§ Extracted information:
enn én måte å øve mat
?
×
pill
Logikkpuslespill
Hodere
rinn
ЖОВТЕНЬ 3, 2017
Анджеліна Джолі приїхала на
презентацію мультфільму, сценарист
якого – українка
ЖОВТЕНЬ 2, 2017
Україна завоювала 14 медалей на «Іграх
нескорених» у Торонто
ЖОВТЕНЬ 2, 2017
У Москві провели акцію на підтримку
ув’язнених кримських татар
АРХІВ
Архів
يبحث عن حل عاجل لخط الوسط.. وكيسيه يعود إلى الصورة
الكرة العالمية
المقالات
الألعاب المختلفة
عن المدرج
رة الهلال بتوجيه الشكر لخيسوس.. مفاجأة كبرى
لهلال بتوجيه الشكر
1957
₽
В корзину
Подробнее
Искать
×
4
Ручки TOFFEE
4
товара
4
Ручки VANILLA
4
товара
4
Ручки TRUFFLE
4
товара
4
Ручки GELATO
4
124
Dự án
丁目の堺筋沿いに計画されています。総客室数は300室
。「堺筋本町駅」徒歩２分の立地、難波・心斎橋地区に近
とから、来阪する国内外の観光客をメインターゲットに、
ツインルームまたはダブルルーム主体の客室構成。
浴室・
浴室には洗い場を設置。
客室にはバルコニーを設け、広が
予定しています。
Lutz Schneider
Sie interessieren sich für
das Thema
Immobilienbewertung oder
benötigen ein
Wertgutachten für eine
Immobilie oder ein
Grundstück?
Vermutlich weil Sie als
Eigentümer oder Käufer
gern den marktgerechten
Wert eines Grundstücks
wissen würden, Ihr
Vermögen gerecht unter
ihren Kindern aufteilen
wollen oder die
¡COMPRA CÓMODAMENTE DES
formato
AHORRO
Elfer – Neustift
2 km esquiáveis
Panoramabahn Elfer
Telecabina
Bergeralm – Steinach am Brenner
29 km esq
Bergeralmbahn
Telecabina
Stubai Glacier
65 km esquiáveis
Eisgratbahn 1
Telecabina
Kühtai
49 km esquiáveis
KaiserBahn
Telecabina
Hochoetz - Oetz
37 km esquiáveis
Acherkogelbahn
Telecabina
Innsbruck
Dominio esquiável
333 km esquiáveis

§ Task:
Figure out the number of lines above in which the string "esquiáveis" appears. Only the number should be given.

§ Response to the exercise:
5